Data Science Versus Manipulative News
“Even the best AI for spotting fake news is still terrible”, stated the MIT Technology Review in the end of 2018. This was the conclusion after the probably most extensive study on disinformation conducted by MIT, Qatar Computing Research Institute (QCRI), part of Hamad bin Khalifa University, and Sofia University “ St. Kliment Ohridski”. Despite all technology advancements, the recognition (not prevention) is still too dependent on human fact checking. The algorithms themselves are capable of checking the reliability and authenticity of a source, and to a certain extent grade of propaganda in a particular article, but are still in their early stage.
A hands-on approach
Natural language processing, part of the artificial intelligence domain, seems to be the only suitable approach to the complex disinformation issues currently. Most of the fact checking is still done manually by journalists and NGOs like the UK Full Fact and this is far from scalable. “Using data science we can faster and easier automate identification of propaganda or manipulative news”, Sergi Sergiev, founder of Data Science Society, explained Trending Topics. This is also the goal of the upcoming Hack the News datathon, organized by Data Science.
Between 21st and 27th of January over 200 data scientists and developers from all over the world will participate in a global data hackathon called Hack the News. In particular, the initiative aims to train algorithms capable to identify misleading statements and conclusions in the news stream on three levels: on article level, on sentence level and the type of propaganda. During the datathon participants will have a data set of 500 articles and 10K sentences to work on.
“Our goal is to open the stage for development of such applications and I would be more than happy if we see startups coming out of this event or people who would try to develop and commercialize such products”, explained Sergiev, for whom this is the sixth datathon as co-organizer.

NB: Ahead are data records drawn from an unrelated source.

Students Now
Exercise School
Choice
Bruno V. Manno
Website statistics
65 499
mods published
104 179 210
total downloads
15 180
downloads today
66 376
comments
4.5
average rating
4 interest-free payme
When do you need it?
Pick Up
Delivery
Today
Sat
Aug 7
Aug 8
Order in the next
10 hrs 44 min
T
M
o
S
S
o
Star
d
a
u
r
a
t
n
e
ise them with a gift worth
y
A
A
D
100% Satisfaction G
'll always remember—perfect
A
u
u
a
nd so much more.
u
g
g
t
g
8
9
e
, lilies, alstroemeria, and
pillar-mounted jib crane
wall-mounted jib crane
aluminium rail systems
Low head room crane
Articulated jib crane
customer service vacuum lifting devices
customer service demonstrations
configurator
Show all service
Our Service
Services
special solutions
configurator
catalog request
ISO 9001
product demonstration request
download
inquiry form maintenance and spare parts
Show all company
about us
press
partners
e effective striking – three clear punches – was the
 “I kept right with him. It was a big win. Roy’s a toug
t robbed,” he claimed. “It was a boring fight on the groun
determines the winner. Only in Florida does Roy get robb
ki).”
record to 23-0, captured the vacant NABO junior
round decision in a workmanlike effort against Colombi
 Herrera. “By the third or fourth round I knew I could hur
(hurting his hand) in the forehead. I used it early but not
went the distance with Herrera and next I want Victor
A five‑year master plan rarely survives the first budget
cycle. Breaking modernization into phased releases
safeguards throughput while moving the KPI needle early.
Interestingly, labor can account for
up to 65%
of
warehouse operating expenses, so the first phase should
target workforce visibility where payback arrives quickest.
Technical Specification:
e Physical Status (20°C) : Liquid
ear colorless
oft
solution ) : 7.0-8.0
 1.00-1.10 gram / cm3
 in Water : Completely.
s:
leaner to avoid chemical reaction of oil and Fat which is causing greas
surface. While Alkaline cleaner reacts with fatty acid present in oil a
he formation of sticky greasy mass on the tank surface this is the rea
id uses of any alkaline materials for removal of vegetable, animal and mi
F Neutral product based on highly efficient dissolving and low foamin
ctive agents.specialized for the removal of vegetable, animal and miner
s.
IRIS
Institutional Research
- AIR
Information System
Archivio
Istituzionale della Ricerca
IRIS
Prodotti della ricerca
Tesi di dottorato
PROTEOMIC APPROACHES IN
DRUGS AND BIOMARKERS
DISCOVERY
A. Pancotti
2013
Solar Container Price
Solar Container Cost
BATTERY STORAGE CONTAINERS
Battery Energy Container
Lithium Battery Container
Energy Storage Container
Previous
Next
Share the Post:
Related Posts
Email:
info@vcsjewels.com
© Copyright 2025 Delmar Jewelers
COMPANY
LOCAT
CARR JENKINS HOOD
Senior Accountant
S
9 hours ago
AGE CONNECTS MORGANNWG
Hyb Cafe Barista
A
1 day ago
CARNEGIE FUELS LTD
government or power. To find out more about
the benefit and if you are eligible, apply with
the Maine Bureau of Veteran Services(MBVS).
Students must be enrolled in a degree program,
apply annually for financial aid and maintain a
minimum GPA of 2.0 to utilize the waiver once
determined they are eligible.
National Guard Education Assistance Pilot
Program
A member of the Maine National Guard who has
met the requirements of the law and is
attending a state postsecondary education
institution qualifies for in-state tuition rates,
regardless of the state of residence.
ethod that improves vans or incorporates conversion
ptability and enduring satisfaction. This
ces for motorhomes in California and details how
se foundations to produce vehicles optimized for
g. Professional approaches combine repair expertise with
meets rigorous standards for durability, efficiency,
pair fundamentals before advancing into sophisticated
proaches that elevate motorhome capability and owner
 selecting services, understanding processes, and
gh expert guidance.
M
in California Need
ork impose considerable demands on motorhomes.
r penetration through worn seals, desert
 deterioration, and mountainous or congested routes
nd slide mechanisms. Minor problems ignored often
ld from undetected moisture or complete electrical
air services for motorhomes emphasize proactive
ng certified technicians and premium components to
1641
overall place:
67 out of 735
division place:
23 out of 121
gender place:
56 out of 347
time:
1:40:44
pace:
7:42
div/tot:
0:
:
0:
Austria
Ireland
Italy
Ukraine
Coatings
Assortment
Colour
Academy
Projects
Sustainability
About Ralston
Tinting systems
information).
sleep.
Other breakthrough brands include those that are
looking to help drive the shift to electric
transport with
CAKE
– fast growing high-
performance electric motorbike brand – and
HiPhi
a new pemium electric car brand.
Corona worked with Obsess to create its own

20 of the world’s top 100 scientists
This Hack the News datathon in particular is a community driven initiative of the Data Science Society. The three initiators are Preslav Nakov, senior researcher at QCRI, Laura Tolosi-Halatcheva, a data scientist with over 15 years of experience on international level and Viktor Senderov, Guest Researcher at Naturhistoriska riksmuseet. “These are names everyone in the field of propaganda detection knows. I’m happy to say that in this datathon we will have 20 of the top 100 experts in the world participating”, so Sergiev. Researchers from MIT, The Universities of Sheffield, University of British Columbia and the Technical University in Darmstadt will also take part.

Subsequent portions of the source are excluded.